Hi all!
I was downloading and testing metagenome sample stored at EBI Metagenomics.
Here is the Introduction:
https://www.ebi.ac.uk/ena/data/view/ERR1298503
And here is the taxonomy:
The sample name is ERS1069635, run ID: ERR1298503 and the title of experiment: 16s rRNA gene amplicon sequencing of 50 week-old mouse gut microbiota as performed on Illumina MiSeq and Oxford Nanopore MinION sequencer. (ERP014408).
During analysis I saw that total raw number of reads in fastq files (PE, paired-end) is 249583 in R1 file and 249583 in R2 file. When viewing taxonomy results stored in database for remaining sample I saw that the total number of raw reads is 402734 and that number is divided into taxonomy levels in further steps.
I have no idea how 249583 became 402734? Is this an error? Could anyone have a look at this experiment and give me a tip? Maybe it is something that need to be reported ...

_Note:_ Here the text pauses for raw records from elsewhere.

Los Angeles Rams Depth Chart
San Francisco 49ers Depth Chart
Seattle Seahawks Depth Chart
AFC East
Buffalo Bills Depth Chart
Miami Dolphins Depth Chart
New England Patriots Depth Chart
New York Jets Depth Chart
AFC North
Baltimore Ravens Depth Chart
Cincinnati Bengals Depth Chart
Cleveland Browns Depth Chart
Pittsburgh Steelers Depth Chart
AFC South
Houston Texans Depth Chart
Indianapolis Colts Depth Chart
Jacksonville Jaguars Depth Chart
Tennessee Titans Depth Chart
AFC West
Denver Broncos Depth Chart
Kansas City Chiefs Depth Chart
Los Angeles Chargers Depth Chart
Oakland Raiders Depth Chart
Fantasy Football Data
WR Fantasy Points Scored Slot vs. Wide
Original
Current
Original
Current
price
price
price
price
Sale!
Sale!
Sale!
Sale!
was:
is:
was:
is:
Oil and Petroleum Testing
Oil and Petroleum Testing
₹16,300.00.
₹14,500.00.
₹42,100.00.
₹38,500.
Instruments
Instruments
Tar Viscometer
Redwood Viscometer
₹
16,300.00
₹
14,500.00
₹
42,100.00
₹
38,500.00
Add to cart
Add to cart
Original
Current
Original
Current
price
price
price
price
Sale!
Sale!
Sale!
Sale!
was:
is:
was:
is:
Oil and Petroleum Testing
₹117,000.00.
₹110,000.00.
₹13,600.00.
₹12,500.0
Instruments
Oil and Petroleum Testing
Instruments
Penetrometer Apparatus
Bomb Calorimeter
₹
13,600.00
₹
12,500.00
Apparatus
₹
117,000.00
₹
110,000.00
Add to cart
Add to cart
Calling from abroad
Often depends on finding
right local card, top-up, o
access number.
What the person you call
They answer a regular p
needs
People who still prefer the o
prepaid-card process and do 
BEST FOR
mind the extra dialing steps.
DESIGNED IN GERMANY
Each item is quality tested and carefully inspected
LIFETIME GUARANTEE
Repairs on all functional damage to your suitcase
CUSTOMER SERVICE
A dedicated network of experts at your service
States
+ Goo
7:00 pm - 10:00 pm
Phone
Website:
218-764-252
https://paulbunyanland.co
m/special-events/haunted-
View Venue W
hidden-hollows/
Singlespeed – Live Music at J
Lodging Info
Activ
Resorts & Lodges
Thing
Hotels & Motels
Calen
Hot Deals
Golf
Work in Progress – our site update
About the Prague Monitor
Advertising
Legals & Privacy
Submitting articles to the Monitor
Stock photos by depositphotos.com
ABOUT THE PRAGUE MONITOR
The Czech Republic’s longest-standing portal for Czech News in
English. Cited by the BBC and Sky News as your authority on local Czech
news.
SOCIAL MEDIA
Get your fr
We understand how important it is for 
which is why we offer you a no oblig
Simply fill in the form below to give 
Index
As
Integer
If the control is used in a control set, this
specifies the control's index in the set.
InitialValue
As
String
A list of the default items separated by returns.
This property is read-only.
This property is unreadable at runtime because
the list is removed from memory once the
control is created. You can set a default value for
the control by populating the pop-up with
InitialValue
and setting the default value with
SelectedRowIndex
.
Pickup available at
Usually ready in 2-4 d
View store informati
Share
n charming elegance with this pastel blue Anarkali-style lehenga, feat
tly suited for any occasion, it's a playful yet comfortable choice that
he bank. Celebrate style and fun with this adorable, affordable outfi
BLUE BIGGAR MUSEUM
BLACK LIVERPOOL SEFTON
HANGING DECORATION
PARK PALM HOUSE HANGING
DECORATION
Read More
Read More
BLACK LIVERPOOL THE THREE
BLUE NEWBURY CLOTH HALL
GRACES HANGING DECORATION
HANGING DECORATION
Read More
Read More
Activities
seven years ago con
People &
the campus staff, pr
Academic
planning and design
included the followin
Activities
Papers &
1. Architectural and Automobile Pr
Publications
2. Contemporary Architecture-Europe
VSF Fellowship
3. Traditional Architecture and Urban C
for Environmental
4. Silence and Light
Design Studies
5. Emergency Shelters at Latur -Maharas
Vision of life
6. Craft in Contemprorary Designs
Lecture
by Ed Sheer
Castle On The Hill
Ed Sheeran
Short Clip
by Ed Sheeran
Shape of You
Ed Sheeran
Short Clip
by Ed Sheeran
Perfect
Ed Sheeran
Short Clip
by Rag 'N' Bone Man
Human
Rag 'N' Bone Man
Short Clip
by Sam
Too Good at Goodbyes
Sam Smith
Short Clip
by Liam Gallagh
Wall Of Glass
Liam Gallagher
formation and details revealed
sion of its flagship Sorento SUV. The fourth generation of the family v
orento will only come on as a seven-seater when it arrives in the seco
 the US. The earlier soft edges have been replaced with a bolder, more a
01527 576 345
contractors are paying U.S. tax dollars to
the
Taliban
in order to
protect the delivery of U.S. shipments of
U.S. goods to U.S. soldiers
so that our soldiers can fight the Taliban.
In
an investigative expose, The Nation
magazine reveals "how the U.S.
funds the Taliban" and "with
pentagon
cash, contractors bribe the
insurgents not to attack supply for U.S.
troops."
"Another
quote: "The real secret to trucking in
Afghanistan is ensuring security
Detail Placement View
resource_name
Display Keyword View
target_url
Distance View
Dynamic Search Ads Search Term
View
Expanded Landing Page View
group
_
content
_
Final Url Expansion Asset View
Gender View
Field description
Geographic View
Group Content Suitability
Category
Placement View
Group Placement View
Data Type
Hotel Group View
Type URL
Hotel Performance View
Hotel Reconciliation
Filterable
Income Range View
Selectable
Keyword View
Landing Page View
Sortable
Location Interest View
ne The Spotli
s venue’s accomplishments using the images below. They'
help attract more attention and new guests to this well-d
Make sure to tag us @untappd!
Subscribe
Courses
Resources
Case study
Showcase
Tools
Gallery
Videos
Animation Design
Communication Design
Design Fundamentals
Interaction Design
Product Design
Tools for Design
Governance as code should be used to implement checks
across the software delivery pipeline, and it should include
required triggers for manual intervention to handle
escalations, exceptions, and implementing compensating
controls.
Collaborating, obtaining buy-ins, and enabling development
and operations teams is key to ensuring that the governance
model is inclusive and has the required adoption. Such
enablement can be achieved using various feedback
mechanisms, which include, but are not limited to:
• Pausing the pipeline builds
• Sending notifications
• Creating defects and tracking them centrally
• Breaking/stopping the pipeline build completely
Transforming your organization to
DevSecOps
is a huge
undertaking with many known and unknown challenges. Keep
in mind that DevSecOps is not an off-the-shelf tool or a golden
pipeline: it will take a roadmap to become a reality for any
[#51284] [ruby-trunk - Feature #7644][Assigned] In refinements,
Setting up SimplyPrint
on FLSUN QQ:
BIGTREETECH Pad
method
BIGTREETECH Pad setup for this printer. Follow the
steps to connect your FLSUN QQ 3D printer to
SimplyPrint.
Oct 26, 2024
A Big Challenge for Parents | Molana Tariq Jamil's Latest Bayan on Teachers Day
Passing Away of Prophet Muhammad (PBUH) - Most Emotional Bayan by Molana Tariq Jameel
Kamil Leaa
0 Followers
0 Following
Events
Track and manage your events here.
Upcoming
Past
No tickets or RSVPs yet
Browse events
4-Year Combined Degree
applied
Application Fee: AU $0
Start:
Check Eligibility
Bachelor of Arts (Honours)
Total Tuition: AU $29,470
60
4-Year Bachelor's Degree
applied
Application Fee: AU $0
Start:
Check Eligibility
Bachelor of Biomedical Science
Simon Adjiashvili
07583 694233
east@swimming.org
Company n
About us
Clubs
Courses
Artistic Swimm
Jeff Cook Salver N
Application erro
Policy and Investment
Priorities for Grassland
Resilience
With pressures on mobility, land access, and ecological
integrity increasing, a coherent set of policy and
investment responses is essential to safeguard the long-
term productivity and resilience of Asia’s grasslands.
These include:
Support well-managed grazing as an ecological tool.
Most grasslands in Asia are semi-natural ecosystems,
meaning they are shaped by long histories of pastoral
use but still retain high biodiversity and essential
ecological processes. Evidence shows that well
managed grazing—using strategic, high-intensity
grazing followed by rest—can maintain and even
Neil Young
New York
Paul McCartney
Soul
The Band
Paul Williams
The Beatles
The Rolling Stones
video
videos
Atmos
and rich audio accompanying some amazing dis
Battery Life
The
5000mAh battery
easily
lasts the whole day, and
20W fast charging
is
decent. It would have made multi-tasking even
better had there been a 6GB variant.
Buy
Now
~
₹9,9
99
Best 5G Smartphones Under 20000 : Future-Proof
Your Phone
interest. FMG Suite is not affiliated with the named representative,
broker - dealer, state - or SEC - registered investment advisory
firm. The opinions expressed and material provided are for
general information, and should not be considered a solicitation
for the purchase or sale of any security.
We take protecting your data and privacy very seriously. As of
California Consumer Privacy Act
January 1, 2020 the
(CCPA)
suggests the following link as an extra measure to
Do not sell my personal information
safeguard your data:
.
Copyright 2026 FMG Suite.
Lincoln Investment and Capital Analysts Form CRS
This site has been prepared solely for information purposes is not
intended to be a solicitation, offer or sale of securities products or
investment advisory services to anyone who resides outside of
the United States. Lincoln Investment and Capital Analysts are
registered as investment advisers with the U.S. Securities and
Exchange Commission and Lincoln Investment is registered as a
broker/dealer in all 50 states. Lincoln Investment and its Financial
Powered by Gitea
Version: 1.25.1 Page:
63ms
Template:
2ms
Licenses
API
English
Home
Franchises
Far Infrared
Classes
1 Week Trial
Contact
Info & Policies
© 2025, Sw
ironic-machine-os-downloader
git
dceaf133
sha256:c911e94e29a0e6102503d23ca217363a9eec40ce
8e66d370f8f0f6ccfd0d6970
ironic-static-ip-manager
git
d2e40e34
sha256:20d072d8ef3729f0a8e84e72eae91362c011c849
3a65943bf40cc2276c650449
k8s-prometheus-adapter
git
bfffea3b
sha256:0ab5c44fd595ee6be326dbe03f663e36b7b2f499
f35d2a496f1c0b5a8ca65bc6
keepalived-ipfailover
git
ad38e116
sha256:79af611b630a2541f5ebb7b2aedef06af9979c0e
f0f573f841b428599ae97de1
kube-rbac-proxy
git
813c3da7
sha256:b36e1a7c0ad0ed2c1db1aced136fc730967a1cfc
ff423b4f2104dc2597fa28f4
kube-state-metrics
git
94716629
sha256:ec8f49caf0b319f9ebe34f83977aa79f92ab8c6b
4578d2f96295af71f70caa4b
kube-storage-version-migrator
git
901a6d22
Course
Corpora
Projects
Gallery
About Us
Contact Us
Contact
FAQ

I would appreciate for any help.
Best regards,
Agata
A complete guess but the pipeline description (https://www.ebi.ac.uk/metagenomics/pipelines/3.0) says that overlapping reads are first merged and then fed in to QC analysis. Therefore the number of initial reads are less than 2*249583.
But since reads are merged it should NOT be more than 249583 reads total to process ... that's my opinion. Read from R1 is merged to read R2 and that is not 2 reads but 1 merged read...
Again my assumption but not all pairs get merged. A few which have overlaps get merged. So the output could be pair1+pair2+merged. But as Istvan says could be a reporting issue as well.